[AVR club] Problem in Pointer

Started by rahmatoolah abedini November 1, 2013
Hi everybody.
I face with a problem with pointer that I cannot solve it.
I write my project in codevision ver 2.05.3.
Could you help me?
Best regards Ali.

My code:
#include
char var1;
char *poin1;
main()
{
DDRD=0xff;
var1=0Xee;
poin1=@var1; ---> Error: Invalid expression
PORTD=*poin1;
while (1);
}
poin1=&var1 - > should work

From: a... [mailto:a...] On Behalf Of
rahmatoolah abedini
Sent: Friday, November 01, 2013 10:45 AM
To: a...
Subject: [AVR club] Problem in Pointer

Hi everybody.

I face with a problem with pointer that I cannot solve it.

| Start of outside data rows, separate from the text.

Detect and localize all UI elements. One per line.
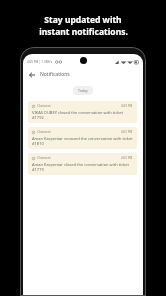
staticText: 4:02 PM xyxy=(121,130,133,134)
staticText: VIKAS DUBEY closed the conversation with… xyxy=(32,110,133,120)
button[interactable]: Today xyxy=(73,86,93,95)
staticText: Chatwoot xyxy=(37,156,51,160)
button[interactable]: Chatwoot xyxy=(28,101,137,123)
staticText: instant notifications. xyxy=(39,26,128,38)
staticText: 4:02 PM xyxy=(121,156,133,160)
staticText: 4:03 PM xyxy=(121,104,133,108)
staticText: Stay updated with xyxy=(44,14,122,26)
button[interactable]: Chatwoot xyxy=(28,153,137,175)
staticText: Today xyxy=(78,88,88,93)
staticText: Aman Karpentar closed the conversation w… xyxy=(32,162,133,172)
staticText: Notifications xyxy=(40,71,70,78)
staticText: Chatwoot xyxy=(37,130,51,134)
button[interactable]: Notifications xyxy=(23,67,143,82)
button[interactable]: Chatwoot xyxy=(28,127,137,149)
staticText: 4:05 PM | 1.3KB/s xyxy=(27,60,53,64)
staticText: Chatwoot xyxy=(37,104,51,108)
staticText: Aman Karpentar snoozed the conversation … xyxy=(32,136,133,146)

I write my project in codevision ver 2.05.3.

Could you help me?

Best regards Ali.

My code:

#include

char var1;

char *poin1;

main()

{

DDRD=0xff;

var1=0Xee;

poin1=@var1; ---> Error: Invalid expression

PORTD=*poin1;

while (1);

}
What about using a address-of operator (&) instead of invalid @?
...
poin1=&var1;
...
Basic C skill.

HTH,
H.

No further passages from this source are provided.